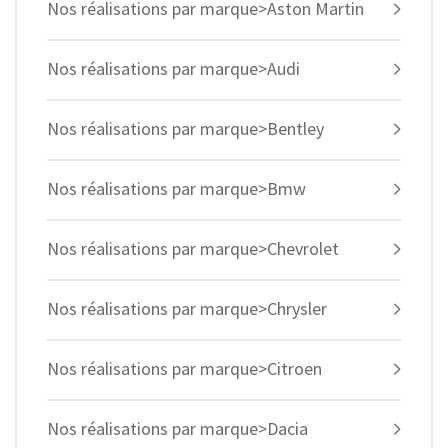
Nos réalisations par marque>Aston Martin
Nos réalisations par marque>Audi
Nos réalisations par marque>Bentley
Nos réalisations par marque>Bmw
Nos réalisations par marque>Chevrolet
Nos réalisations par marque>Chrysler
Nos réalisations par marque>Citroen
Nos réalisations par marque>Dacia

Problem requirements:
Give back the records above word for word, minus any image they hold.

Answer to the exercise:
Nos réalisations par marque>Aston Martin
Nos réalisations par marque>Audi
Nos réalisations par marque>Bentley
Nos réalisations par marque>Bmw
Nos réalisations par marque>Chevrolet
Nos réalisations par marque>Chrysler
Nos réalisations par marque>Citroen
Nos réalisations par marque>Dacia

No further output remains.